Equipment OperatorWhen it comes to equipment repair and replacement, how do you know when each action is needed?

While there are times when repairs are necessary, there may be other instances where a quick fix is used instead of having to purchase a new machine.

These temporary fixes may help cut down on the short-term costs of purchasing new equipment, but after a while it will become counterproductive to keep repairing an outdated machine.

When you hold on to a piece of equipment longer that you need to, it can result in repair bills that are very expensive, as well as costly downtime and the eventual reduction of equipment value.

According to Micromain Building Technology, before making a definitive decision on repairing versus replacement, the following points should be considered:

  • Ongoing maintenance costs over the remaining life of the equipment
  • The impact any repair would have on productivity and quality
  • Costs incurred from the equipment downtime
  • Health, safety and environmental costs that come with equipment breakdown
  • Training costs for a new piece of equipment
  • Disposal costs

Take a more in-depth look at a few tips that will help you accurately assess the state of your machinery before choosing to repair or replace.

Engine lifespan

On many pieces of heavy equipment, the engine is the first part that will need to either be repaired or replaced. When it comes to air-cooled engines, many experts would recommend multiplying the horsepower of the engine by 100, which will give you an estimate of your engine’s lifespan. This, of course, also depends on how well the engine is maintained.

Once the engine has reached this number, take stock of how the rest of the machine is running, and this will also help you determine whether or not the engine simply needs to be replaced or if the machine in its entirety should be replaced.

For liquid-cooled engines, experts recommend multiplying 150 by the horsepower of the engine to find the estimated lifespan. 


As mentioned earlier, keeping machines too long can cut down on their value, cause more downtime and affect performance. Some landscapers avoid this by trading in their equipment after a few years, which would keep them from having to pay for a larger repair bill.

Keep in mind that if you don’t see yourself needing a piece of equipment, it’s probably best to not purchase it. If it will go unused, why waste the money and time on it?
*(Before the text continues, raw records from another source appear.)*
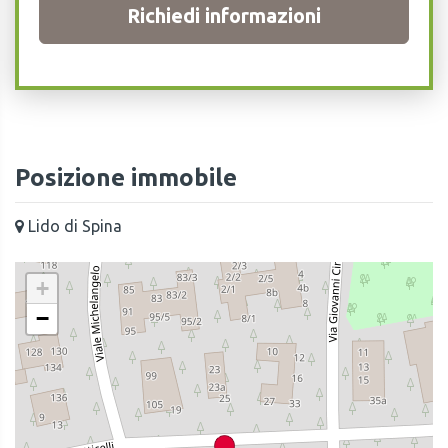
Richiedi informazioni
Posizione immobile
Lido di Spina
+
−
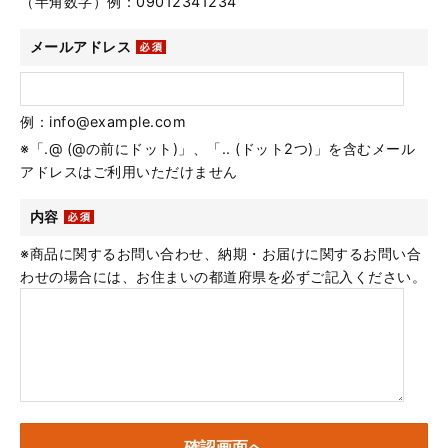
（半角数字）例：09012341234
メールアドレス
例：info@example.com
※「.@ (@の前にドット)」、「.. (ドット2つ)」を含むメール
アドレスはご利用いただけません
内容
※商品に関するお問い合わせ、納期・お届けに関するお問い合
わせの場合には、お住まいの都道府県を必ずご記入ください。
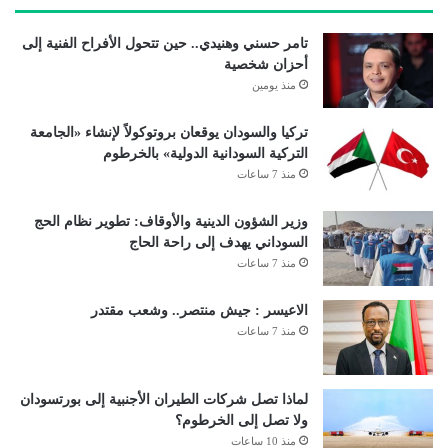
تامر حسني وهنيدي.. حين تتحول الأفراح الفنية إلى
أحزان شخصية
منذ يومين
تركيا والسودان يوقعان بروتوكولاً لإنشاء «الجامعة
التركية السودانية الدولية» بالخرطوم
منذ 7 ساعات
وزير الشؤون الدينية والأوقاف: تطوير نظام الحج
السوداني يهدف إلى راحة الحاج
منذ 7 ساعات
الاعيسر : جيش منتصر.. وشعب مقتدر
منذ 7 ساعات
لماذا تصل شركات الطيران الأجنبية إلى بورتسودان
ولا تصل إلى الخرطوم؟
منذ 10 ساعات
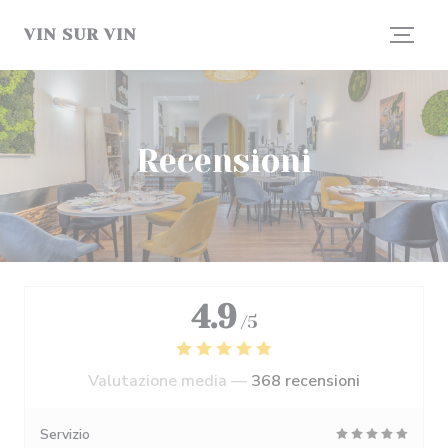
Personalizzazione delle tue scelte sui cookie
VIN SUR VIN
Recensioni
4.9
/5
Valutazione media —
368 recensioni
Servizio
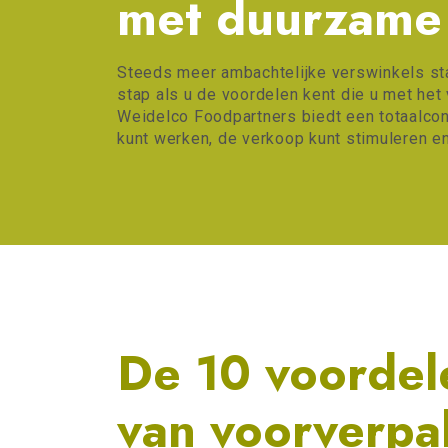
met duurzame 
Steeds meer ambachtelijke verswinkels st
stap als u de voordelen kent die u met het
Weidelco Foodpartners biedt een totaalco
kunt werken, de verkoop kunt stimuleren e
De 10 voordel
van voorverp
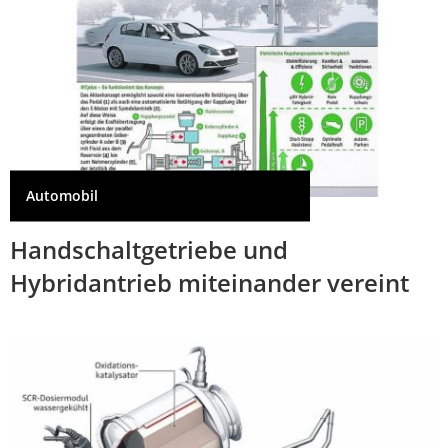
Automobil
Handschaltgetriebe und
Hybridantrieb miteinander vereint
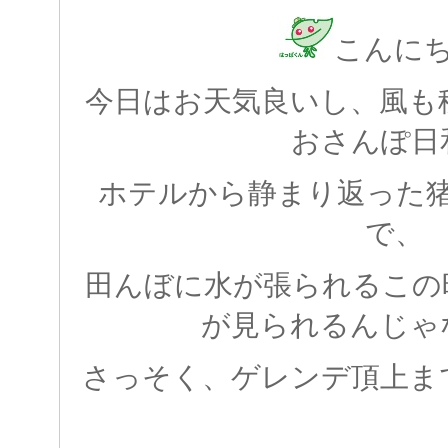
こんに
今日はお天気良いし、風も
おさんぽ日
ホテルから静まり返った
で、
田んぼに水が張られるこの
が見られるんじゃ
さっそく、ゲレンデ頂上ま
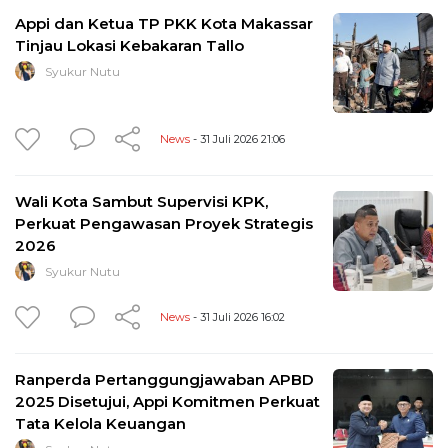
Appi dan Ketua TP PKK Kota Makassar
Tinjau Lokasi Kebakaran Tallo
Syukur Nutu
News
- 31 Juli 2026 21:06
Wali Kota Sambut Supervisi KPK,
Perkuat Pengawasan Proyek Strategis
2026
Syukur Nutu
News
- 31 Juli 2026 16:02
Ranperda Pertanggungjawaban APBD
2025 Disetujui, Appi Komitmen Perkuat
Tata Kelola Keuangan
When thinking about the cost of equipment, be sure to look at it as a long-term investment. Consider future costs of repair or replacement, and when looking at new pieces, consider the purchase cost, service life, operating costs, revenue increase it could bring and its potential salvage value.

When it comes to repairing or replacing equipment, many stick to the old standby: If it can be repaired like new for less than 50 percent of the cost of a new vehicle, repair it. But it’s also important to realize that this may not be the best advice when looking at machinery that is well past its prime when it comes to technology, safety and other enhancements.
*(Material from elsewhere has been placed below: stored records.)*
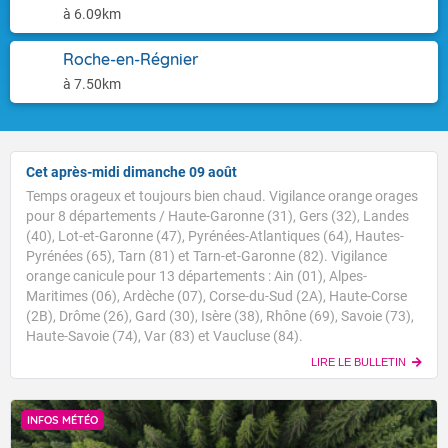
à 6.09km
Roche-en-Régnier
à 7.50km
Cet après-midi dimanche 09 août
Temps orageux et toujours bien chaud. Vigilance orange orages
pour 8 départements / Haute-Garonne (31), Gers (32), Landes
(40), Lot-et-Garonne (47), Pyrénées-Atlantiques (64), Hautes-
Pyrénées (65), Tarn (81) et Tarn-et-Garonne (82). Vigilance
orange canicule pour 13 départements : Ain (01), Alpes-
Maritimes (06), Ardèche (07), Corse-du-Sud (2A), Haute-Corse
(2B), Drôme (26), Gard (30), Isère (38), Rhône (69), Savoie (73),
Haute-Savoie (74), Var (83) et Vaucluse (84).
LIRE LE BULLETIN
INFOS MÉTÉO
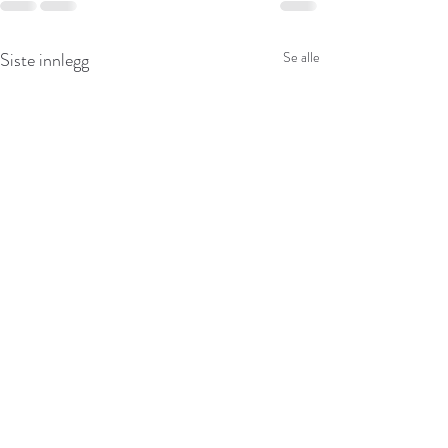
Siste innlegg
Se alle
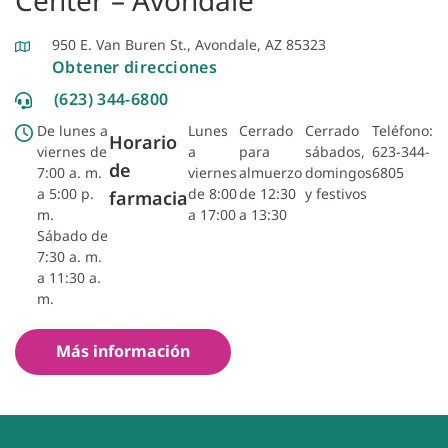
950 E. Van Buren St., Avondale, AZ 85323
Obtener direcciones
(623) 344-6800
De lunes a
Lunes
Cerrado
Cerrado
Teléfono:
Horario
viernes de
a
para
sábados,
623-344-
de
7:00 a. m.
viernes
almuerzo
domingos
6805
a 5:00 p.
de 8:00
de 12:30
y festivos
farmacia
m.
a 17:00
a 13:30
Sábado de
7:30 a. m.
a 11:30 a.
m.
Más información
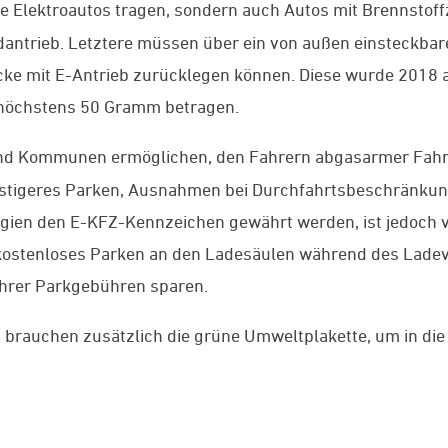
ne Elektroautos tragen, sondern auch Autos mit Brennstof
ntrieb. Letztere müssen über ein von außen einsteckbare
ke mit E-Antrieb zurücklegen können. Diese wurde 2018 a
 höchstens 50 Gramm betragen.
und Kommunen ermöglichen, den Fahrern abgasarmer Fahr
ünstigeres Parken, Ausnahmen bei Durchfahrtsbeschränku
egien den E-KFZ-Kennzeichen gewährt werden, ist jedoch v
 kostenloses Parken an den Ladesäulen während des Lade
hrer Parkgebühren sparen.
n
brauchen zusätzlich die grüne Umweltplakette, um in di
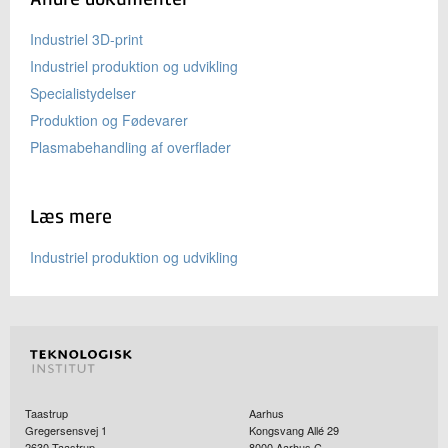
Industriel 3D-print
Industriel produktion og udvikling
Specialistydelser
Produktion og Fødevarer
Plasmabehandling af overflader
Læs mere
Industriel produktion og udvikling
Taastrup
Aarhus
Gregersensvej 1
Kongsvang Allé 29
2630
Taastrup
8000
Aarhus C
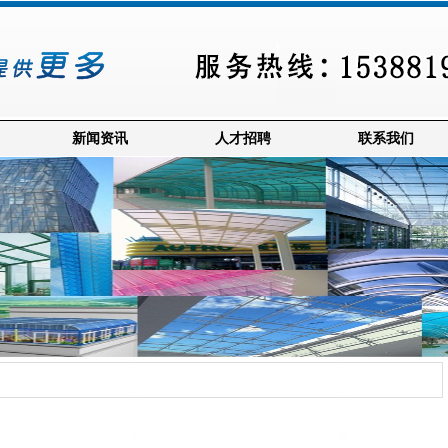
新闻资讯
人才招聘
联系我们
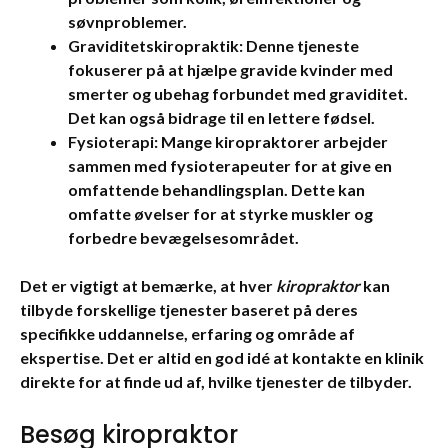
søvnproblemer.
Graviditetskiropraktik:
Denne tjeneste
fokuserer på at hjælpe gravide kvinder med
smerter og ubehag forbundet med graviditet.
Det kan også bidrage til en lettere fødsel.
Fysioterapi:
Mange kiropraktorer arbejder
sammen med fysioterapeuter for at give en
omfattende behandlingsplan. Dette kan
omfatte øvelser for at styrke muskler og
forbedre bevægelsesområdet.
Det er vigtigt at bemærke, at hver
kiropraktor
kan
tilbyde forskellige tjenester baseret på deres
specifikke uddannelse, erfaring og område af
ekspertise. Det er altid en god idé at kontakte en klinik
direkte for at finde ud af, hvilke tjenester de tilbyder.
Besøg kiropraktor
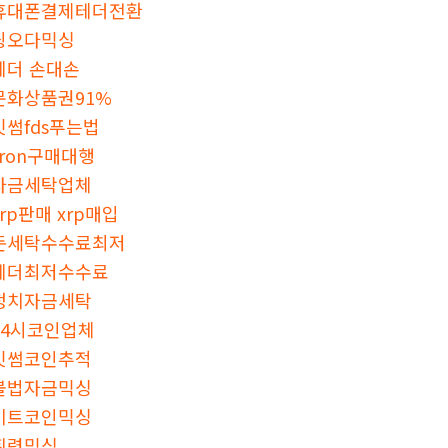
휴대폰결제테더전환
핑오다믹싱
테더 손대손
문화상품권91%
빗썸fds푸는법
tron구매대행
자금세탁업체
xrp판매 xrp매입
돈세탁수수료최저
테더최저수수료
정치자금세탁
24시코인업체
빗썸코인추적
불법자금믹싱
비트코인믹싱
횡령믹싱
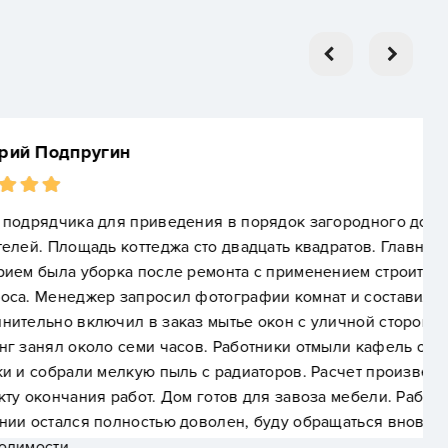
риведения в порядок загородного дома после
ттеджа сто двадцать квадратов. Главным
после ремонта с применением строительного
росил фотографии комнат и составил смету.
в заказ мытье окон с уличной стороны. Весь
и часов. Работники отмыли кафель от остатков
ую пыль с радиаторов. Расчет произвел переводом
т. Дом готов для завоза мебели. Работой
стью доволен, буду обращаться вновь при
Take stock of how old each piece of equipment in your business is. Older machinery will most likely require more repairs, whereas a newer piece will, in theory, not require as much repair work.
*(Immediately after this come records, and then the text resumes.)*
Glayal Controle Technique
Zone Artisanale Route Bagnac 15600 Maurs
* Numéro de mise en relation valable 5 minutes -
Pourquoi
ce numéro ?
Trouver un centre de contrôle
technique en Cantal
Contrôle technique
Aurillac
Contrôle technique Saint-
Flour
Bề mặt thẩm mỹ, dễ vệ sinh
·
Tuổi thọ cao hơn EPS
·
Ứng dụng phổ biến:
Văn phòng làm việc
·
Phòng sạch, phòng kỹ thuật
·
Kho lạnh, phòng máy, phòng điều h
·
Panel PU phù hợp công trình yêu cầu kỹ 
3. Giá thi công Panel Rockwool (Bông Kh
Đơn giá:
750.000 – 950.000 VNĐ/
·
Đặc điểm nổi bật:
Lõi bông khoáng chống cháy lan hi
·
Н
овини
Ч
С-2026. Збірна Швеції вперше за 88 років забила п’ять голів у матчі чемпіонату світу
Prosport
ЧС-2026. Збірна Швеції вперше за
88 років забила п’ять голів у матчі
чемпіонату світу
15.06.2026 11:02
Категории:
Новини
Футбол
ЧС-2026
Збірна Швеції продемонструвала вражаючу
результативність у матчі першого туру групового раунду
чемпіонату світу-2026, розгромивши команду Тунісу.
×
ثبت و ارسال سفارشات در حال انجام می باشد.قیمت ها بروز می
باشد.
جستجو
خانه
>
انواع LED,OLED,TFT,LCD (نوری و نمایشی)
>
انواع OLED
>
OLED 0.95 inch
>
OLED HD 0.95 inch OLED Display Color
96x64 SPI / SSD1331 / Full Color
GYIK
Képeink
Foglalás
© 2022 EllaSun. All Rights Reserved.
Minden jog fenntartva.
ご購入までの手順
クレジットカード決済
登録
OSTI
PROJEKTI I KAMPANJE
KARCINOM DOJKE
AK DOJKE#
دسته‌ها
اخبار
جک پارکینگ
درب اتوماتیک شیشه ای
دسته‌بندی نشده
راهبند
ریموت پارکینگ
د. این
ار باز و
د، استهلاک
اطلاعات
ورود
The more you have to invest in repairing your machinery, the more of a waste it can be on your budget. This is especially true if it would save you more money in the long run to just buy a new piece of equipment.

Preventative measures

The best defense is a good offense. That statement is an old one, but it rings true when it comes down to deciding whether to repair or replace equipment. The best way to stave off potential repair and replacement costs is to invest in high-quality machinery that is less likely to break down.

Granted, each piece of equipment is different and may not hold up to the advertised standards, but generally speaking, when you invest in better quality machinery it typically takes a bit longer for it to wear out.

As discussed previously, older equipment can prove to be a bit less reliable than updated machinery, which also means the safety factor for these pieces may not be up to par. Older equipment has a higher tendency to malfunction, even if it is regularly maintained.

Before making a final decision on what to do with a piece of equipment, inspect it carefully to determine whether or not it is still up to code with safety features. If it looks like it will not keep your workers safe, replacement is the best measure.